The boys disobeyed instructions at once. They were both surprised already.
Before rising the priest received the benediction from the newcomer, and in another moment they were conversing in Latin; not, it seemed to Kit, like equals talking together, but more like an inferior speaking to a superior. The conversation lasted for some minutes; and at its conclusion the priest of the church, with a profound bow, led the way down the steps, across the stone promenade, and into the small house in which, as their guide had told them, the clergy made their headquarters. It was not, as the boys soon saw, a place where the priests lived, but simply where they could sit and read and make themselves comfortable while waiting for the numerous services during the day and evening; and an adjoining room, the door of which stood open when they entered, was evidently devoted to the uses of the sisters in white.
The room was in darkness at first, but the priest began to light the wax candles that seemed to be kept more for ornament than use, and it was soon bright as day. He drew up chairs for the visitor and his companions, and then, with many low bows, excused himself and went out. The apartment looked somewhat bare, but its scant furniture was heavy and solid.

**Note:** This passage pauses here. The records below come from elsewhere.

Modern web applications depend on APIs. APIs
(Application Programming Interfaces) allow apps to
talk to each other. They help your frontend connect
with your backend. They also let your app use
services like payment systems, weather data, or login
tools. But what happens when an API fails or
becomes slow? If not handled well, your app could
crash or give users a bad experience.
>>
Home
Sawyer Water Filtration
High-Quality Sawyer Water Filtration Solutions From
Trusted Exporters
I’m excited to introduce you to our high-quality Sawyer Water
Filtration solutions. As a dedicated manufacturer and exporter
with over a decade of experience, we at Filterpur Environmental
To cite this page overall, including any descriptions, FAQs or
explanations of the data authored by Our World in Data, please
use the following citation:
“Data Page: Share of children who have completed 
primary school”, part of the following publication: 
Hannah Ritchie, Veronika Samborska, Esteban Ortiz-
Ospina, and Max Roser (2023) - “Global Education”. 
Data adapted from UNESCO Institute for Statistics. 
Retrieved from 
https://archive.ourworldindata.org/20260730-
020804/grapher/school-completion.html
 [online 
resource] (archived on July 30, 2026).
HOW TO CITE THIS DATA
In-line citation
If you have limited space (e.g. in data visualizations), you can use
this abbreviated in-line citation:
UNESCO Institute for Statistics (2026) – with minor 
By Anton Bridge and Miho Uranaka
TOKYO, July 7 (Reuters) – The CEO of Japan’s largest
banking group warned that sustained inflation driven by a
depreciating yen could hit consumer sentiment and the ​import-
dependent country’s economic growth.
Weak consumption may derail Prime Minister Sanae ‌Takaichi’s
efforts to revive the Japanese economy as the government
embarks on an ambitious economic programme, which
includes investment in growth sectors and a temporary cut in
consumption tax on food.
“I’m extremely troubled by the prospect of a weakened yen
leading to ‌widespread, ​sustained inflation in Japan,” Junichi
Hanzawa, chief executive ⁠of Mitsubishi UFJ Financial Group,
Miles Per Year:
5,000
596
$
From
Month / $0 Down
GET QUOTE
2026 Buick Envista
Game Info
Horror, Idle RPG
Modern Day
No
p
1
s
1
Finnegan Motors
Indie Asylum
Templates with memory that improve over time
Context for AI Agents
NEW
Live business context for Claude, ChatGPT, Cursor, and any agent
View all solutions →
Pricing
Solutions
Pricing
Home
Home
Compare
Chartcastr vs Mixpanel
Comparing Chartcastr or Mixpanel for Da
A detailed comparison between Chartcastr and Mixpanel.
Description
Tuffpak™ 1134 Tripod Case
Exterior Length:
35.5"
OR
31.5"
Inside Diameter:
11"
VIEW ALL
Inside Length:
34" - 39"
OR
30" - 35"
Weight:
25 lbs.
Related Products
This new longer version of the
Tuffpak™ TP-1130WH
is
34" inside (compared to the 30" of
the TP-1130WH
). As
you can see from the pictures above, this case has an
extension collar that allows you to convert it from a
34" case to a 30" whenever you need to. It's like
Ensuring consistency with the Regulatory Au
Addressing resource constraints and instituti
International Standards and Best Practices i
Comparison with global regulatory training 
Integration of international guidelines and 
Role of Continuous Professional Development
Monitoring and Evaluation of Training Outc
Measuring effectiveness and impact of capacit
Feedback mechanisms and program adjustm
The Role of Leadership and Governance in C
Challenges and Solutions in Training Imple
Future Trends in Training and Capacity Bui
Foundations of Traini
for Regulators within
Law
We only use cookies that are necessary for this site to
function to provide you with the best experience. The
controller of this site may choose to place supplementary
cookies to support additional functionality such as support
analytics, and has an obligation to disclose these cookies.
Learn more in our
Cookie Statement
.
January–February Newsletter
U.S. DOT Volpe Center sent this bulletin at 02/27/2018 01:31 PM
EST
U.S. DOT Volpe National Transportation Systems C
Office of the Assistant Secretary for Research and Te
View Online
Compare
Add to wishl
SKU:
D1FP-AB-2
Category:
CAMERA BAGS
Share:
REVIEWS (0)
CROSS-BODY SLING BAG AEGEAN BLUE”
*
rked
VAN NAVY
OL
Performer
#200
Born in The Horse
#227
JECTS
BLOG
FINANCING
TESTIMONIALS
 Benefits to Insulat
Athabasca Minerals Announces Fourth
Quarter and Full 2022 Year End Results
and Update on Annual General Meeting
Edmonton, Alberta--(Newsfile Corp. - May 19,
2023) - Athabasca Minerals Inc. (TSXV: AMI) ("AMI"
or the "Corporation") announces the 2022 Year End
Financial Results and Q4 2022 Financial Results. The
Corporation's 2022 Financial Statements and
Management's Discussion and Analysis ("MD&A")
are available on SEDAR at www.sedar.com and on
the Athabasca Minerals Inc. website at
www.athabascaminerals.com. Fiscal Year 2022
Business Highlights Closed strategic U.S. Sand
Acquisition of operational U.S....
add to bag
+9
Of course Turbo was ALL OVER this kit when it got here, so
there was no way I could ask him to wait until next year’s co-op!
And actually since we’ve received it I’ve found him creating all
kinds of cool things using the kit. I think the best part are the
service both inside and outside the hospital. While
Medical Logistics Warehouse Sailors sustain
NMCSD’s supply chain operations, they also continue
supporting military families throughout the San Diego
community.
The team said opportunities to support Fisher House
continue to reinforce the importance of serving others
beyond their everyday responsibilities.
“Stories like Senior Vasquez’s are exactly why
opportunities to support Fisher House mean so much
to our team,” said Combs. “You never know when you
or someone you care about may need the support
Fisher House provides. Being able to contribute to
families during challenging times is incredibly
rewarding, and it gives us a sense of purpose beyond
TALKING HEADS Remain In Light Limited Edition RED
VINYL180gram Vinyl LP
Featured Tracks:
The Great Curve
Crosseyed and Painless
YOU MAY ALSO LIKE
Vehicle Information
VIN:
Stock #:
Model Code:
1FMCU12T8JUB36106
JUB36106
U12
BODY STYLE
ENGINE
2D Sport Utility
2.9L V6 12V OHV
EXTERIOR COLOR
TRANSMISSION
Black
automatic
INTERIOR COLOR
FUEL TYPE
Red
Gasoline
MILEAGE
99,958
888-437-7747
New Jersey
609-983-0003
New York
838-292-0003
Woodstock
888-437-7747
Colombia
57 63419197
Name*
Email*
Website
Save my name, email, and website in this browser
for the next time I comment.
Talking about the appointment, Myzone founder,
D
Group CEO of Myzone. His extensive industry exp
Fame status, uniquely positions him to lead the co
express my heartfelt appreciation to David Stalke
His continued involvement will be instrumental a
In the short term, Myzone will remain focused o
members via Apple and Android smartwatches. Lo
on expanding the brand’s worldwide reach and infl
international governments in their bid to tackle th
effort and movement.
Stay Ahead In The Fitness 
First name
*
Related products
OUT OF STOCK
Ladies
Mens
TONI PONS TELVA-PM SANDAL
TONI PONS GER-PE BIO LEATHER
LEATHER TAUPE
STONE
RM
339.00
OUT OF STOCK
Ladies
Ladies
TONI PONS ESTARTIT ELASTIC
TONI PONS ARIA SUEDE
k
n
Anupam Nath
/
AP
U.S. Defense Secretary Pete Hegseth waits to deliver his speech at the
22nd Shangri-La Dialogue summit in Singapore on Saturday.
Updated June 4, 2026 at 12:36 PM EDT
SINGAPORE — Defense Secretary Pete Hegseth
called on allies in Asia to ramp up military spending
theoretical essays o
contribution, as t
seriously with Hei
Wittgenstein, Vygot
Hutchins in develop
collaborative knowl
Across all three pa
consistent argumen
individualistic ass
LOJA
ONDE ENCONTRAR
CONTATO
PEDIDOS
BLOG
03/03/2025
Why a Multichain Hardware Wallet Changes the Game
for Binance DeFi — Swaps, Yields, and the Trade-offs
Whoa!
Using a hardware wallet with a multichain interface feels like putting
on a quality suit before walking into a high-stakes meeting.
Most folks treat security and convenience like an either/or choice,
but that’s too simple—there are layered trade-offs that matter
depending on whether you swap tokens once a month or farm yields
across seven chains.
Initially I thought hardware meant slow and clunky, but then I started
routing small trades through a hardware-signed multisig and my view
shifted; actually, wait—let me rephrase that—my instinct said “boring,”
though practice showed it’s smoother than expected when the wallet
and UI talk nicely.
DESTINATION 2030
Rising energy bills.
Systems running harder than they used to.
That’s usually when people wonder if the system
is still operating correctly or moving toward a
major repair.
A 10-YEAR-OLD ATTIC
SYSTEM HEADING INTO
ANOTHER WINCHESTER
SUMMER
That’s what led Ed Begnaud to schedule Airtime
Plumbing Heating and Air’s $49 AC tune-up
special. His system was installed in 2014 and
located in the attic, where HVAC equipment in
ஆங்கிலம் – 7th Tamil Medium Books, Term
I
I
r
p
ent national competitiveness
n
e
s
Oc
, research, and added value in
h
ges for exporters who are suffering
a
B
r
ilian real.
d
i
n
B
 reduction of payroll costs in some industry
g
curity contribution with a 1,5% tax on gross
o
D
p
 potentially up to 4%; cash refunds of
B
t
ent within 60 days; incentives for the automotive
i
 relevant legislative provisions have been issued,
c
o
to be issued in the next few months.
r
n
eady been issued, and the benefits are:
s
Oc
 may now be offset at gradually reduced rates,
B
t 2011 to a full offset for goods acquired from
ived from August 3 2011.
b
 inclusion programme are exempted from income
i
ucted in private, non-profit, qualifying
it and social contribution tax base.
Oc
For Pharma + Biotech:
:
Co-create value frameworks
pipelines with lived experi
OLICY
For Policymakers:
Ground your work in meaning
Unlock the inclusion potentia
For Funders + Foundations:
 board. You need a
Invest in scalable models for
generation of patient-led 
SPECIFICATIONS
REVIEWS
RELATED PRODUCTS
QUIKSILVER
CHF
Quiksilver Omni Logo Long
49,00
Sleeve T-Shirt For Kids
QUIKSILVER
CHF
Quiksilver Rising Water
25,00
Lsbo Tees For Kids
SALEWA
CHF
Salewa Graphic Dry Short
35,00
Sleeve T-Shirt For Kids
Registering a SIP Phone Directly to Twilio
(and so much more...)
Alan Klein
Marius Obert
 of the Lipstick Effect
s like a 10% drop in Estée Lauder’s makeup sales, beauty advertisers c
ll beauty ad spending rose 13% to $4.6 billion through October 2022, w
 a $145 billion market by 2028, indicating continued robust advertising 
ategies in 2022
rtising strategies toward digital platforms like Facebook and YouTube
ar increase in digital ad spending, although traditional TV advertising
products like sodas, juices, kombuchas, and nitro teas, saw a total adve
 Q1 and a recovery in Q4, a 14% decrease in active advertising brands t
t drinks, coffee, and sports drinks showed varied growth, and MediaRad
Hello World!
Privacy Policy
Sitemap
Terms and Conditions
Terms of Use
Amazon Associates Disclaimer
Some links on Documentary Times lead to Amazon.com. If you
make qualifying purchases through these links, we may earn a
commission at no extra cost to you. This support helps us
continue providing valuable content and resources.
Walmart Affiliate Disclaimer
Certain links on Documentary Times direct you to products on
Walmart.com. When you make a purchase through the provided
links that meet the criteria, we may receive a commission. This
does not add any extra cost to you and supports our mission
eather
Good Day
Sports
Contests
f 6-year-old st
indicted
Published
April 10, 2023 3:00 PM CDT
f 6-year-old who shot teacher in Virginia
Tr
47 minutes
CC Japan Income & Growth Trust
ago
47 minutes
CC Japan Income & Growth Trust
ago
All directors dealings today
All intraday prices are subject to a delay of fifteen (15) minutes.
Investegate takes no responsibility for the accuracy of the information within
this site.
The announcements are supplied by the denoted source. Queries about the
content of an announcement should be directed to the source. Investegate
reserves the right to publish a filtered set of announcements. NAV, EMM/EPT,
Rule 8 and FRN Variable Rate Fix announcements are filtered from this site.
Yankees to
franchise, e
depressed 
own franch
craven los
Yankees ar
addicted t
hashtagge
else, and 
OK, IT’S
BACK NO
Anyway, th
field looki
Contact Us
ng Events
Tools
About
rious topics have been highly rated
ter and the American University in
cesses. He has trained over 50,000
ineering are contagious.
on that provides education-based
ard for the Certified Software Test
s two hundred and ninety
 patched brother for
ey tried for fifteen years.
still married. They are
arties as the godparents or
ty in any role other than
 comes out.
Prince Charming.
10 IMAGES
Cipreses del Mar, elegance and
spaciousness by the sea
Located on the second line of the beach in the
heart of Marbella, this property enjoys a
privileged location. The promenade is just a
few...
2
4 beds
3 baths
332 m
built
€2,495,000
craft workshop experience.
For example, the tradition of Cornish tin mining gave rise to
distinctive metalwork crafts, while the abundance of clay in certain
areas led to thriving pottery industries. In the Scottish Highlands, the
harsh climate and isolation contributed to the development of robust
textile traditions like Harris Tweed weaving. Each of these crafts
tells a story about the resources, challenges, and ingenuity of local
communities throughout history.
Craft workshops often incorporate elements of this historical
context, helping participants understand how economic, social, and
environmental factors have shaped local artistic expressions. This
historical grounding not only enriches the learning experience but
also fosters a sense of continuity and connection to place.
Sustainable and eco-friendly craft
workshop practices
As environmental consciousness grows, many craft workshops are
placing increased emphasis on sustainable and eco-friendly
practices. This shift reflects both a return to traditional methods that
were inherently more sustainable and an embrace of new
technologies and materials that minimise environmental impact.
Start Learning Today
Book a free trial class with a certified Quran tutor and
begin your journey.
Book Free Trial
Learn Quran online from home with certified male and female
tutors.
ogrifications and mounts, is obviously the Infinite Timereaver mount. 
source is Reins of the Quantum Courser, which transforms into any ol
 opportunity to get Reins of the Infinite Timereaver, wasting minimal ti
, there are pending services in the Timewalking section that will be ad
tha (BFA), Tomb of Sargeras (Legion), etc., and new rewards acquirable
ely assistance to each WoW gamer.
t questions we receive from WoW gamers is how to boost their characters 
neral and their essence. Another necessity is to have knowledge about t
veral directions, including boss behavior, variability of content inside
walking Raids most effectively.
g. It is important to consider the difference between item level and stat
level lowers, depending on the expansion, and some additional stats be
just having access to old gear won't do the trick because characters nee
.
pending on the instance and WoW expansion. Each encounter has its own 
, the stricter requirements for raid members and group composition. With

“This will answer our purpose while we are detained here,” their friend said when they were alone. “I have asked them to let us have a fire, for the wind makes the air chilly.”
In an incredibly short time, the priest returned with a number of attendants, each bearing a load of some kind—attendants, who were evidently young men in training for the priesthood, for they all wore semi-priestly costumes. Two of them carried a large and handsomely carved armchair from the church. Another had a large purple cloth over his arm. Another bore a footstool, and still another brought an armful of wood.
Surprising as all this was, the boys were still more surprised to see that each person as he entered the room immediately dropped upon his knees, and rose only when their guide motioned them to do so, which he did immediately. The two with the big chair had to set it down before they could kneel; but the young man with the armful of wood had the hardest time getting down and up again.
The big chair was placed by the side of the hearth, and with the heavy purple cloth thrown over it, and the footstool in front, it began to look, the boys thought, very much like a throne. But their guide seated himself in it as readily as if a throne was his customary seat, and talked in Latin again with the priest, while one of the young men started a blazing fire. When the priest withdrew again, as he did in a few minutes, accompanied by the young men, it was with many low bows, and walking backward toward the door.
“Some of them are going to break their necks if this thing keeps on,” Harry said to himself. He was fairly tingling for a chance to talk to Kit, but that was still impossible. “But I’d like to know what sort of a Grand High Panjandrum this is we’re travelling with. It must be an awful nuisance to be such a big gun that people have to get down on their knees to you. Why, I don’t believe you have to kneel when you go to see the Governor of Connecticut; no, nor the President.”
“They are going to bring us some trifling refreshment,” their guide said, “as we shall lose our dinners through this accident to the ascenseurs.” Then seeing that the boys hardly knew how to conduct themselves in what was for them a very awkward situation, he skilfully led them into conversation. How long had they been in Marseilles, and what had they seen?
Kit was soon started with the story of their visit to the Castle d’If and what befell them there, in which their friend was very much interested. Then he was led on and on, almost without knowing it, to tell something of his own history; and that took him naturally to the disappearance of his father, and the possibility that he might be the strange man in the New Zealand hospital.